Late Infections Late infections (>6 months after kidney transplantation) may involve the CNS and include CMV retinitis as well as other CNS manifestations of CMV disease. Patients (particularly those whose immunosuppression has been increased) are at risk for subacute meningitis due to Cryptococcus neoformans. Cryptococcal disease may present in an insidious manner (sometimes as a skin infection before the development of clear CNS findings). Listeria meningitis may have an acute presentation and requires prompt therapy to avoid a fatal outcome. TMP-SMX prophylaxis may reduce the frequency of Listeria infections.
Patients who continue to take glucocorticoids are predisposed to ongoing infection. “Transplant elbow,” a recurrent bacterial infection in and around the elbow that is thought to result from a combination of poor tensile strength of the skin of steroid-treated patients and steroid-induced proximal myopathy, requires patients to push themselves up with their elbows to get out of chairs. Bouts of cellulitis (usually caused by S. aureus) recur until patients are provided with elbow protection.

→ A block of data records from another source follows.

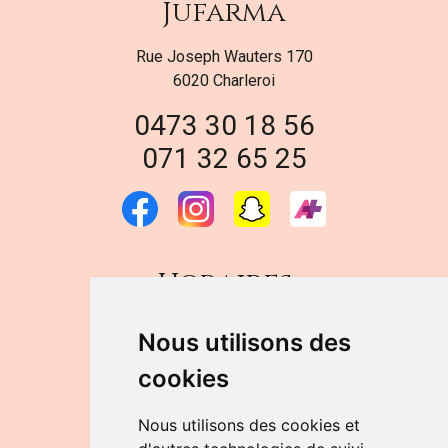
Jufarma
Rue Joseph Wauters 170
6020 Charleroi
0473 30 18 56
071 32 65 25
Horaires
DU LUNDI AU VENDREDI
Nous utilisons des
de 9h à 12h30 et de 14h à 18h
cookies
LE SAMEDI
de 9h à 12h30
Nous utilisons des cookies et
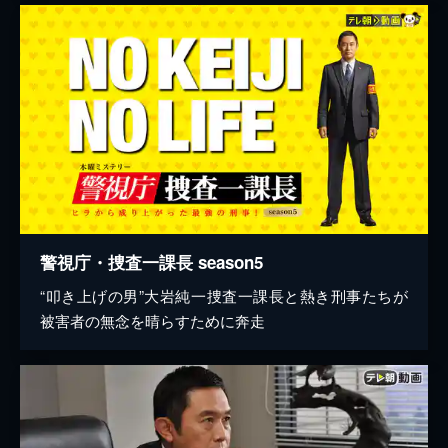
警視庁・捜査一課長 season5
“叩き上げの男”大岩純一捜査一課長と熱き刑事たちが
被害者の無念を晴らすために奔走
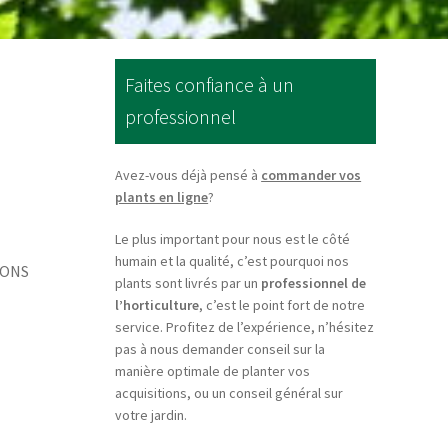
Faites confiance à un
professionnel
Avez-vous déjà pensé à
commander vos
plants en ligne
?
Le plus important pour nous est le côté
humain et la qualité, c’est pourquoi nos
LONS
plants sont livrés par un
professionnel de
l’horticulture
, c’est le point fort de notre
service. Profitez de l’expérience, n’hésitez
pas à nous demander conseil sur la
manière optimale de planter vos
acquisitions, ou un conseil général sur
votre jardin.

Kidney transplant recipients are susceptible to invasive fungal infections, including those due to Aspergillus and Rhizopus, which may present as superficial lesions before dissemination. Mycobacterial infection (particularly that with Mycobacterium marinum) can be diagnosed by skin examination. Infection with Prototheca wickerhamii (an achlorophyllic alga) has been diagnosed by skin biopsy. Warts caused by human papillomaviruses (HPVs) are a late consequence of persistent immunosuppression; imiquimod or other forms of local therapy are usually satisfactory. Merkel cell carcinoma, a rare and aggressive neuroendocrine skin tumor whose frequency is increased fivefold in elderly SOT (especially kidney) recipients, is causally linked to a novel polyomavirus, Merkel cell polyomavirus.
Notably, although BK virus replication and virus-associated disease can be detected far earlier, polyomavirus-associated nephropathy is clinically diagnosed in a median of ∼300 days and thus qualifies as a late-onset disease. With the establishment of better screening procedures (e.g., urine cytology, urine nucleic acid load, plasma PCR), disease onset is being detected earlier (see “Middle-Period Infections,” above) and preemptive strategies (decrease or modification of immunosuppression) are being instituted more promptly, as the efficacy of antiviral therapy is not well established.
HEART TRANSPLANTATION
Early Infections Sternal wound infection and mediastinitis are early complications of heart transplantation. An indolent course is common, with fever or a mildly elevated white blood cell count preceding the development of site tenderness or drainage. Clinical suspicion based on evidence of sternal instability and failure to heal may lead to the diagnosis. Common microbial residents of the skin (e.g., S. aureus, including methicillin-resistant strains, and Staphylococcus epidermidis) as well as gram-negative organisms (e.g., Pseudomonas aeruginosa) and fungi (e.g., Candida) are often involved. In rare cases, mediastinitis in heart transplant recipients can also be due to Mycoplasma hominis (Chap. 212); since this organism requires an anaerobic environment for growth and may be difficult to see on conventional medium, the laboratory should be alerted that its involvement is suspected. M. hominis mediastinitis has been cured with a combination of surgical debridement (sometimes requiring muscle-flap placement) and the administration of clindamycin and tetracycline. Organisms associated with mediastinitis may sometimes be cultured from pericardial fluid.